Multiscale radial kernels with high-order generalized Strang-Fix conditions

The paper provides a general and simple approach for explicitly constructing multiscale radial kernels with high-order generalized Strang-Fix conditions from a given univariate generator. The resulting kernels are constructed by taking a linear functional to the scaled f -form of the generator with respect to the scale variable. Equivalent divided difference forms of the kernels are also derived; based on which, a pyramid-like algorithm for fast and stable computation of multiscale radial kernels is proposed. In addition, characterizations of the kernels in both the spatial and frequency domains are given, which show that the generalized Strang-Fix condition, the moment condition, and the condition of polynomial reproduction in the convolution sense are equivalent to each other. Hence, as a byproduct, the paper provides a unified view of these three classical concepts. These kernels can be used to construct quasi-interpolation with high approximation accuracy and construct convolution operators with high approximation orders, to name a few.
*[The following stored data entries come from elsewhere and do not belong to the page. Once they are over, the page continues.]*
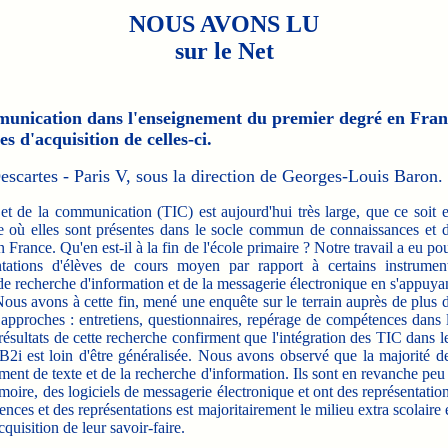
NOUS AVONS LU
sur le Net
munication dans l'enseignement du premier degré en Franc
es d'acquisition de celles-ci.
Descartes - Paris V, sous la direction de Georges-Louis Baron.
et de la communication (TIC) est aujourd'hui très large, que ce soit 
ole où elles sont présentes dans le socle commun de connaissances et 
n France. Qu'en est-il à la fin de l'école primaire ? Notre travail a eu po
ntations d'élèves de cours moyen par rapport à certains instrumen
e, de recherche d'information et de la messagerie électronique en s'appuya
 Nous avons à cette fin, mené une enquête sur le terrain auprès de plus 
s approches : entretiens, questionnaires, repérage de compétences dans 
résultats de cette recherche confirment que l'intégration des TIC dans l
 B2i est loin d'être généralisée. Nous avons observé que la majorité d
ement de texte et de la recherche d'information. Ils sont en revanche peu
moire, des logiciels de messagerie électronique et ont des représentatio
nces et des représentations est majoritairement le milieu extra scolaire 
uisition de leur savoir-faire.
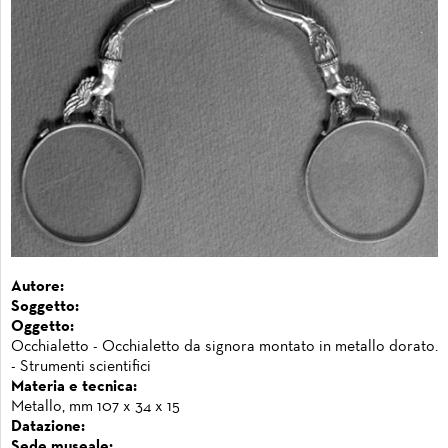
Autore:
Soggetto:
Oggetto:
Occhialetto - Occhialetto da signora montato in metallo dorato.
- Strumenti scientifici
Materia e tecnica:
Metallo, mm 107 x 34 x 15
Datazione:
Sede museale:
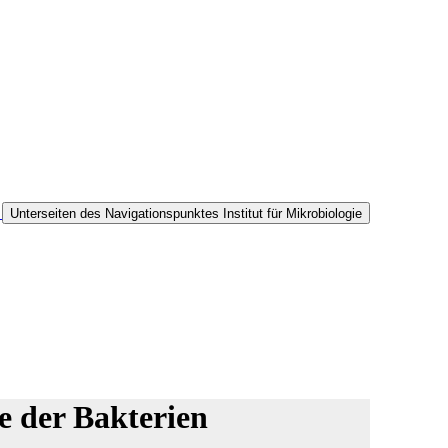
Unterseiten des Navigationspunktes Institut für Mikrobiologie
 der Bakterien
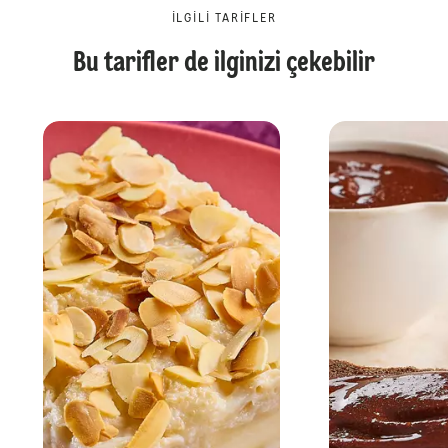
İLGILI TARIFLER
Bu tarifler de ilginizi çekebilir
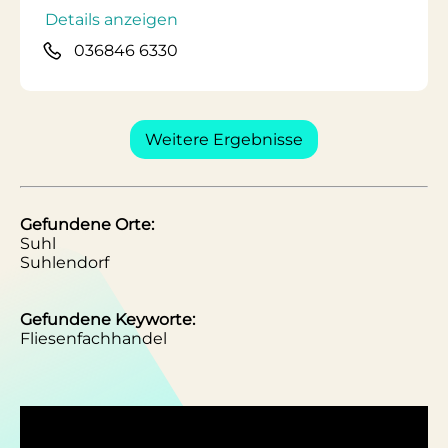
Details anzeigen
036846 6330
Weitere Ergebnisse
Gefundene Orte:
Suhl
Suhlendorf
Gefundene Keyworte:
Fliesenfachhandel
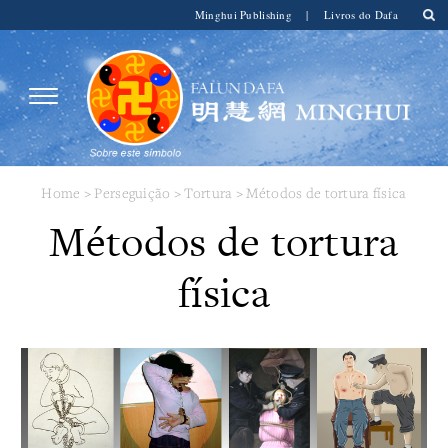
Minghui Publishing
|
Livros do Dafa
Home
>
Perseguição
>
Tortura
>
Métodos de tortura física
Métodos de tortura
física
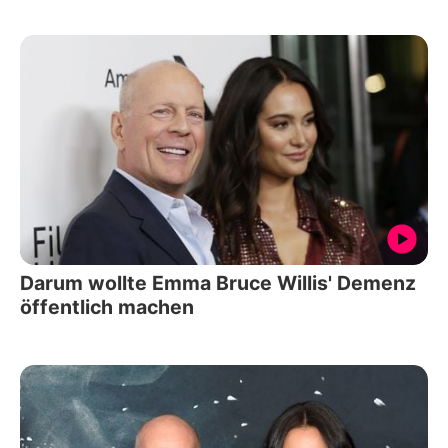
Darum wollte Emma Bruce Willis' Demenz
öffentlich machen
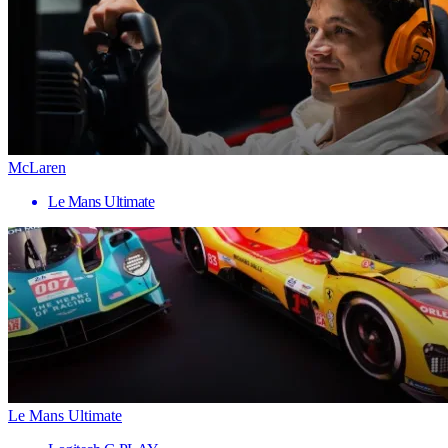
McLaren
Le Mans Ultimate
Le Mans Ultimate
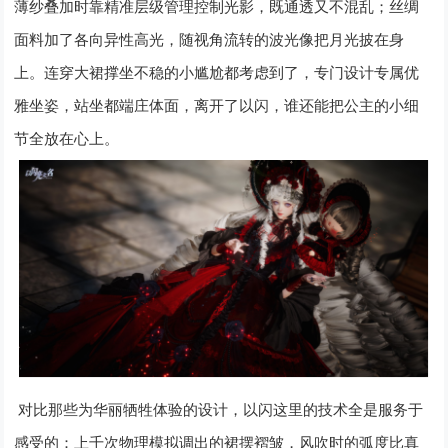
薄纱叠加时靠精准层级管理控制光影，既通透又不混乱；丝绸
面料加了各向异性高光，随视角流转的波光像把月光披在身
上。连穿大裙撑坐不稳的小尴尬都考虑到了，专门设计专属优
雅坐姿，站坐都端庄体面，离开了以闪，谁还能把公主的小细
节全放在心上。
对比那些为华丽牺牲体验的设计，以闪这里的技术全是服务于
感受的：上千次物理模拟调出的裙摆褶皱，风吹时的弧度比真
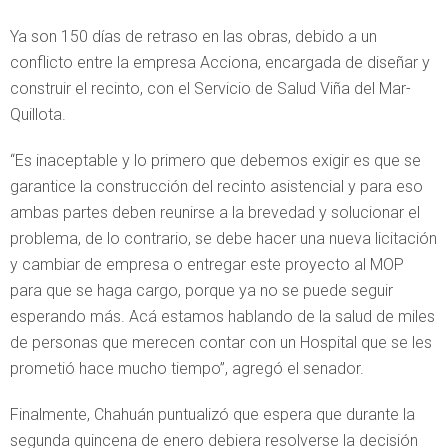
Ya son 150 días de retraso en las obras, debido a un
conflicto entre la empresa Acciona, encargada de diseñar y
construir el recinto, con el Servicio de Salud Viña del Mar-
Quillota.
“Es inaceptable y lo primero que debemos exigir es que se
garantice la construcción del recinto asistencial y para eso
ambas partes deben reunirse a la brevedad y solucionar el
problema, de lo contrario, se debe hacer una nueva licitación
y cambiar de empresa o entregar este proyecto al MOP
para que se haga cargo, porque ya no se puede seguir
esperando más. Acá estamos hablando de la salud de miles
de personas que merecen contar con un Hospital que se les
prometió hace mucho tiempo”, agregó el senador.
Finalmente, Chahuán puntualizó que espera que durante la
segunda quincena de enero debiera resolverse la decisión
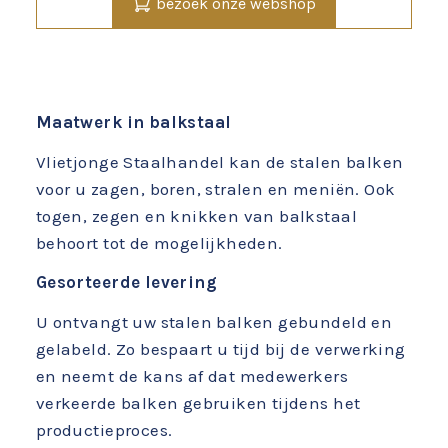
bezoek onze webshop
Maatwerk in balkstaal
Vlietjonge Staalhandel kan de stalen balken
voor u zagen, boren, stralen en meniën. Ook
togen, zegen en knikken van balkstaal
behoort tot de mogelijkheden.
Gesorteerde levering
U ontvangt uw stalen balken gebundeld en
gelabeld. Zo bespaart u tijd bij de verwerking
en neemt de kans af dat medewerkers
verkeerde balken gebruiken tijdens het
productieproces.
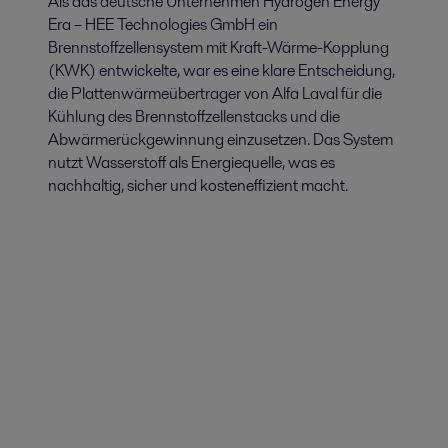
Als das deutsche Unternehmen Hydrogen Energy
Era – HEE Technologies GmbH ein
Brennstoffzellensystem mit Kraft-Wärme-Kopplung
(KWK) entwickelte, war es eine klare Entscheidung,
die Plattenwärmeübertrager von Alfa Laval für die
Kühlung des Brennstoffzellenstacks und die
Abwärmerückgewinnung einzusetzen. Das System
nutzt Wasserstoff als Energiequelle, was es
nachhaltig, sicher und kosteneffizient macht.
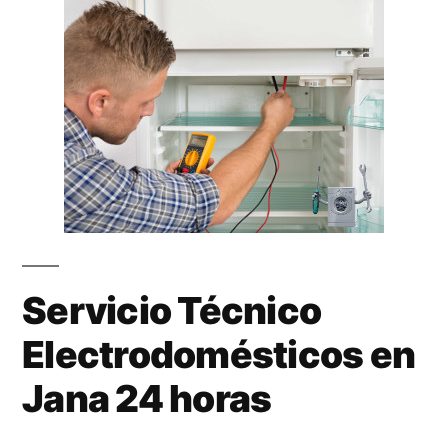
Servicio Técnico
Electrodomésticos en
Jana 24 horas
As an example, we construct a quasi-interpolation scheme for irregularly spaced data and derived its error estimates and choices of scale parameters of multiscale radial kernels. Numerical results of approximating a bivariate Franke function using our quasi-interpolation are presented at the end of the paper. Both theoretical and numerical results show that quasi-interpolation with multiscale radial kernels satisfying high-order generalized Strang-Fix conditions usually provides high approximation orders.